Salut ! Je m’appelle David Sünderhauf (prev Walker-Sünderhauf), je suis microbiologiste et chercheur postdoctoral à l’Université d’Exeter. Pendant mon postdoctorat et avant cela mon doctorat, j’ai recherché de nouvelles approches pour lutter contre la résistance aux antimicrobiens. Je m’intéresse particulièrement aux gènes de résistance aux antibiotiques portés par des éléments génétiques mobiles. En dehors de cette recherche (aussi passionnante soit-elle !), je suis également inspiré par la vulgarisation et la communication scientifique.
Menace pour la santé humaine et animale, l’environnement, la sécurité alimentaire, le développement économique et l’équité sociétale, la résistance aux antimicrobiens (RAM) figure parmi les 10 principales menaces pour la santé. Pourriez-vous, s’il vous plaît, décrire ce qu’est la RAM et pourquoi elle représente une menace mondiale si importante ?
La RAM est un terme générique qui décrit le moment où les microbes, principalement des bactéries ou des champignons, sont résistants aux médicaments que nous utilisons pour les traiter. Cela signifie que, grâce à la RAM, les antibiotiques que nous utilisons régulièrement depuis les années 1940 ne fonctionnent souvent plus. Pour l’instant, les antibiotiques peuvent encore souvent être utilisés, mais cela change rapidement avec de nombreuses infections multirésistantes observées chaque jour. Sans antibiotiques efficaces, nous serions de retour dans un monde où une simple coupure peut signifier que vous devez perdre votre bras, ou où les chirurgies complexes sont totalement impossibles.

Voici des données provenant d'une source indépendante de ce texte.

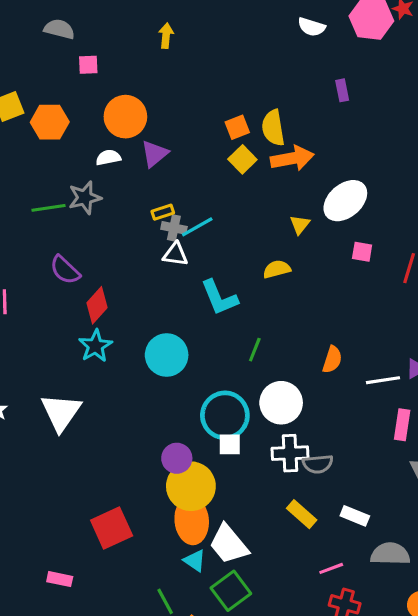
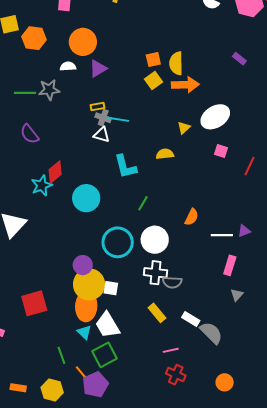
purple rectangle: (342, 90) -> (239, 59), moved, turned -48
cyan line: (197, 227) -> (118, 119), turned 30
red diamond: (97, 305) -> (55, 172), moved
white square: (230, 444) -> (111, 288), moved
gray semicircle: (390, 554) -> (211, 333), moved, turned 35

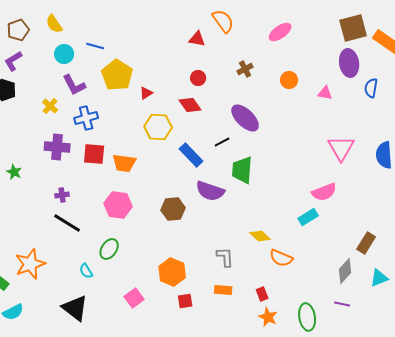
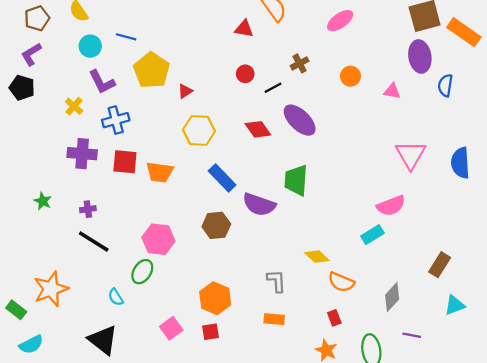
red diamond: (190, 105) -> (258, 129), moved
black line: (222, 142) -> (273, 88), moved
blue rectangle: (191, 155) -> (222, 178), moved
green star: (14, 172) -> (43, 201), moved
pink hexagon: (118, 205) -> (158, 239), moved
gray diamond: (345, 271) -> (392, 297), moved
red rectangle: (262, 294) -> (334, 318), moved
red square: (185, 301) -> (211, 332), moved

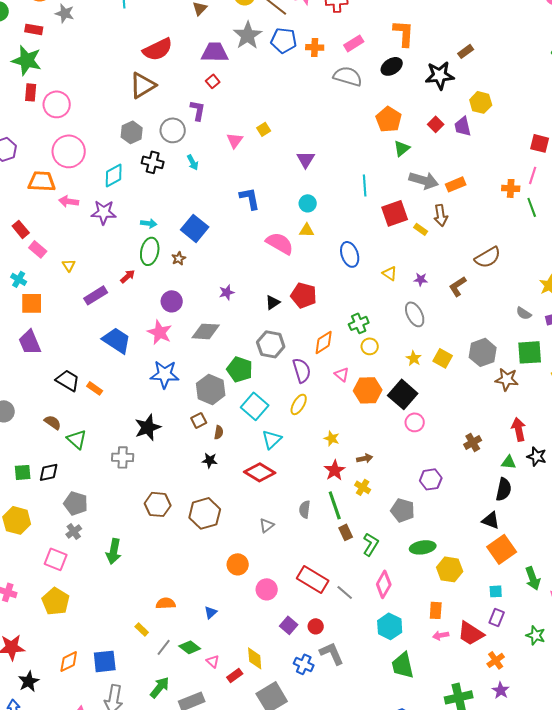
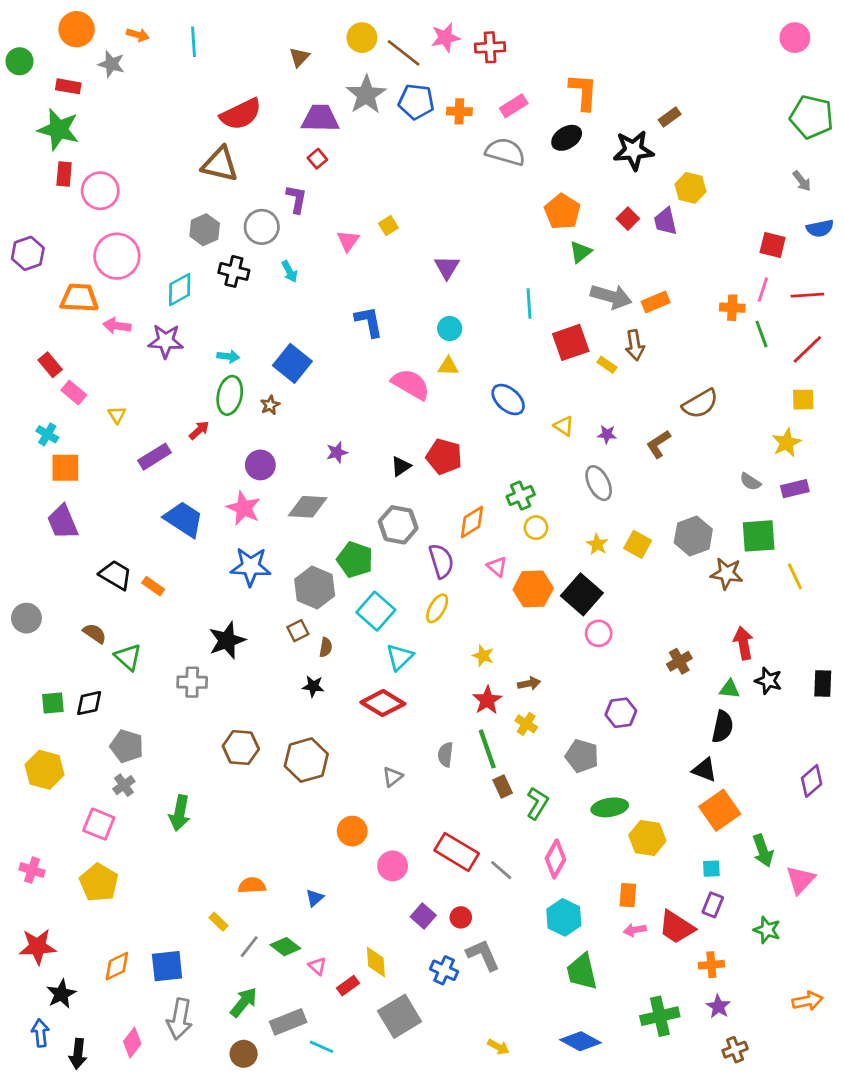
brown triangle: (143, 85) -> (220, 164), turned 44
blue ellipse: (350, 254) -> (508, 400), turned -30
orange cross: (496, 660) -> (711, 965), turned 30

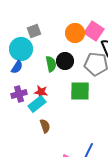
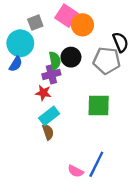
pink square: (94, 31) -> (66, 16), moved
green square: (80, 91) -> (99, 105), moved
purple cross: (19, 94) -> (51, 74), moved
cyan rectangle: (37, 104) -> (49, 116), moved

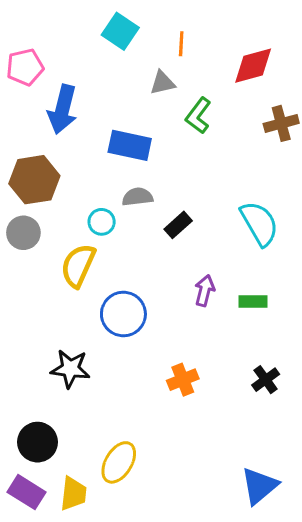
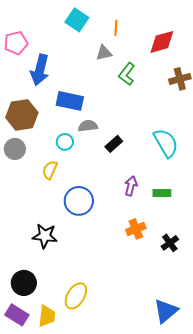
blue rectangle: (130, 145) -> (70, 101), moved
yellow semicircle: (78, 266) -> (50, 170), size x0.7
orange cross: (183, 380) -> (136, 229), moved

La RAM est un problème mondial tellement complexe parce que ce sont les bactéries (plutôt que les humains) qui deviennent résistantes aux antibiotiques – et les bactéries peuvent échanger du matériel génétique qui les rend résistantes, donnant naissance à des « superbactéries » qui ne peuvent être traitées avec aucun type. d’antibiotique. Cela signifie que la mauvaise utilisation et la surutilisation des antibiotiques dans une partie de l’environnement ou une partie du monde peuvent avoir des impacts mondiaux.
Il existe actuellement un effort mondial dans de nombreux secteurs différents pour lutter contre la propagation et réduire l’impact de la RAM. Quel rôle la recherche joue-t-elle dans ce combat, et pourquoi la recherche est-elle si importante ?
Comme je l’ai dit plus haut, la RAM est complexe et ne peut pas être simplement résumée comme un problème pour la clinique, c’est pourquoi il est formidable qu’il y ait un effort dans différents secteurs pour s’attaquer à ce problème.
Il existe de nombreux types de recherches sur la RAM qui, à mon avis, sont toutes importantes pour résoudre le problème : il n’y a pas de solution miracle qui résoudra tout à elle seule. Certaines de ces pistes de recherche sont, par exemple, la recherche de nouveaux antibiotiques, la recherche sur la manière d’utiliser au mieux les antibiotiques existants et de stopper l’apparition de résistances, et enfin la recherche d’alternatives aux antibiotiques.
Sans recherche dans ces trois domaines différents, toute autre solution (par exemple, fournir de meilleurs diagnostics pour s’assurer que les antibiotiques ne sont utilisés qu’en cas de besoin) ne serait que temporaire. Les bactéries continuent d’évoluer et les gènes de résistance aux antibiotiques se propagent toujours, ce qui signifie que les superbactéries continueront de causer des problèmes.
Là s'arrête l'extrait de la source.